- **Action item**: Write out exactly the first lines of the listing, ending on the line that contains "Gagging Champions Compilation (394, 817)".

- **Extracted material**:
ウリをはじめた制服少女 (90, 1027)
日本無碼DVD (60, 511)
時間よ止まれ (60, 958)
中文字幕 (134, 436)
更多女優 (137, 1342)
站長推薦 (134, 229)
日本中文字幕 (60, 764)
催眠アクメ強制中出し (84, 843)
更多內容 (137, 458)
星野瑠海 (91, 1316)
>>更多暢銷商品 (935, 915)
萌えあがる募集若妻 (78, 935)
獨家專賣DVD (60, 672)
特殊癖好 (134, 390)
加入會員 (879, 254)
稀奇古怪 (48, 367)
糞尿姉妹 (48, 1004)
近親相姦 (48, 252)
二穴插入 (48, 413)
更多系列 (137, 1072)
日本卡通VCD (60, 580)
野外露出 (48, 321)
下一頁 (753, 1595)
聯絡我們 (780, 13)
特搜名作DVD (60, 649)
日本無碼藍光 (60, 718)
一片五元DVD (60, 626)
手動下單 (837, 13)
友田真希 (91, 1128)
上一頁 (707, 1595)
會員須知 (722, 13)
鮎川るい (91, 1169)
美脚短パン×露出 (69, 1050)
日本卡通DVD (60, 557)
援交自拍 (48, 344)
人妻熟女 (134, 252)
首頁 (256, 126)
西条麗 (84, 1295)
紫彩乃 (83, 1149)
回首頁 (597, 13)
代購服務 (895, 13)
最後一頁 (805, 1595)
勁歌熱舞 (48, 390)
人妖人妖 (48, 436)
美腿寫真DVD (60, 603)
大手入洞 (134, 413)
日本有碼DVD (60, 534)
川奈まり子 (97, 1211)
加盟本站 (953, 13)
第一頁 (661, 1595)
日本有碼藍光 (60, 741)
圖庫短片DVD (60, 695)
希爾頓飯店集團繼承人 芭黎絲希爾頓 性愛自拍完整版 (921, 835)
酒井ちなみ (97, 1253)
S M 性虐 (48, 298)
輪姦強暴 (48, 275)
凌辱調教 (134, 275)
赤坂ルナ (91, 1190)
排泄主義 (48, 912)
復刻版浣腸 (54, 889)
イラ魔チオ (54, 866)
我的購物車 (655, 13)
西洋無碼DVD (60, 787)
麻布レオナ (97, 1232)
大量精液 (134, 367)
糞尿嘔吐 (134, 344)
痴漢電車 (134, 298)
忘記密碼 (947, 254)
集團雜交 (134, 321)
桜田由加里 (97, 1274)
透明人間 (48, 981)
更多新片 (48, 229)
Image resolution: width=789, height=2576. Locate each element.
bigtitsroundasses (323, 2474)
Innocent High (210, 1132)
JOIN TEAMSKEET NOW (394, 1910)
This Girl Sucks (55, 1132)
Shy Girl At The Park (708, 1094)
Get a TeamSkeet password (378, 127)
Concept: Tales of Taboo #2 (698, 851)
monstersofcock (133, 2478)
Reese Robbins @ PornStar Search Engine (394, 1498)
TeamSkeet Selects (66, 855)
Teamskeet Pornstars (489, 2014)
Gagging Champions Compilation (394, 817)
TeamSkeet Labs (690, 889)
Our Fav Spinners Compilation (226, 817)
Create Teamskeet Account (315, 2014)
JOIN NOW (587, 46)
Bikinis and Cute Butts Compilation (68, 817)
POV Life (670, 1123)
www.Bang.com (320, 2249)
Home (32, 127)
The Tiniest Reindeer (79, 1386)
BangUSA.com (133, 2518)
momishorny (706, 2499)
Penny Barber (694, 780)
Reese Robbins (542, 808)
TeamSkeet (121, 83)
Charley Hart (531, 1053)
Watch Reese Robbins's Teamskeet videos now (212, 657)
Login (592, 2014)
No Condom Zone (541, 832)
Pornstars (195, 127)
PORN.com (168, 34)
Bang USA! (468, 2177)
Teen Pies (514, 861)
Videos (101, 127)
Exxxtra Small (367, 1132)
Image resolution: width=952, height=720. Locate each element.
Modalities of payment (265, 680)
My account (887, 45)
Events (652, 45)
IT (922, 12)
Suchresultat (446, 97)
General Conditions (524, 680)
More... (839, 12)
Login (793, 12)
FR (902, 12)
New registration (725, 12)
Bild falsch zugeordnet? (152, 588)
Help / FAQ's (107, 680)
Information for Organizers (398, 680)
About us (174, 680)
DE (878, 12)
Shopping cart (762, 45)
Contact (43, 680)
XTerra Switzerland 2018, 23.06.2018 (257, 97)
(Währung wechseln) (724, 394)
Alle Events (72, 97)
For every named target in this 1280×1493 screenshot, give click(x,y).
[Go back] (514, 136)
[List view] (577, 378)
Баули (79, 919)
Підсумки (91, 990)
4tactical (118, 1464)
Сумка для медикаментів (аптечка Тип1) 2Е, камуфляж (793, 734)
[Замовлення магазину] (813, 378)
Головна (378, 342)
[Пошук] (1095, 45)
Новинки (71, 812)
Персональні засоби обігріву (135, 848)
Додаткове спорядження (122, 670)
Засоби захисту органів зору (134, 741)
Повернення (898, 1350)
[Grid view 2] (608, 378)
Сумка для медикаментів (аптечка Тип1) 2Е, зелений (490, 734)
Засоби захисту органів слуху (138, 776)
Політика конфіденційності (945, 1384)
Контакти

- **Your response**:
ウリをはじめた制服少女 (90, 1027)
日本無碼DVD (60, 511)
時間よ止まれ (60, 958)
中文字幕 (134, 436)
更多女優 (137, 1342)
站長推薦 (134, 229)
日本中文字幕 (60, 764)
催眠アクメ強制中出し (84, 843)
更多內容 (137, 458)
星野瑠海 (91, 1316)
>>更多暢銷商品 (935, 915)
萌えあがる募集若妻 (78, 935)
獨家專賣DVD (60, 672)
特殊癖好 (134, 390)
加入會員 (879, 254)
稀奇古怪 (48, 367)
糞尿姉妹 (48, 1004)
近親相姦 (48, 252)
二穴插入 (48, 413)
更多系列 (137, 1072)
日本卡通VCD (60, 580)
野外露出 (48, 321)
下一頁 (753, 1595)
聯絡我們 (780, 13)
特搜名作DVD (60, 649)
日本無碼藍光 (60, 718)
一片五元DVD (60, 626)
手動下單 (837, 13)
友田真希 (91, 1128)
上一頁 (707, 1595)
會員須知 (722, 13)
鮎川るい (91, 1169)
美脚短パン×露出 (69, 1050)
日本卡通DVD (60, 557)
援交自拍 (48, 344)
人妻熟女 (134, 252)
首頁 (256, 126)
西条麗 (84, 1295)
紫彩乃 (83, 1149)
回首頁 (597, 13)
代購服務 (895, 13)
最後一頁 (805, 1595)
勁歌熱舞 (48, 390)
人妖人妖 (48, 436)
美腿寫真DVD (60, 603)
大手入洞 (134, 413)
日本有碼DVD (60, 534)
川奈まり子 (97, 1211)
加盟本站 (953, 13)
第一頁 (661, 1595)
日本有碼藍光 (60, 741)
圖庫短片DVD (60, 695)
希爾頓飯店集團繼承人 芭黎絲希爾頓 性愛自拍完整版 (921, 835)
酒井ちなみ (97, 1253)
S M 性虐 (48, 298)
輪姦強暴 (48, 275)
凌辱調教 (134, 275)
赤坂ルナ (91, 1190)
排泄主義 (48, 912)
復刻版浣腸 (54, 889)
イラ魔チオ (54, 866)
我的購物車 (655, 13)
西洋無碼DVD (60, 787)
麻布レオナ (97, 1232)
大量精液 (134, 367)
糞尿嘔吐 (134, 344)
痴漢電車 (134, 298)
忘記密碼 (947, 254)
集團雜交 (134, 321)
桜田由加里 (97, 1274)
透明人間 (48, 981)
更多新片 (48, 229)
Image resolution: width=789, height=2576. Locate each element.
bigtitsroundasses (323, 2474)
Innocent High (210, 1132)
JOIN TEAMSKEET NOW (394, 1910)
This Girl Sucks (55, 1132)
Shy Girl At The Park (708, 1094)
Get a TeamSkeet password (378, 127)
Concept: Tales of Taboo #2 (698, 851)
monstersofcock (133, 2478)
Reese Robbins @ PornStar Search Engine (394, 1498)
TeamSkeet Selects (66, 855)
Teamskeet Pornstars (489, 2014)
Gagging Champions Compilation (394, 817)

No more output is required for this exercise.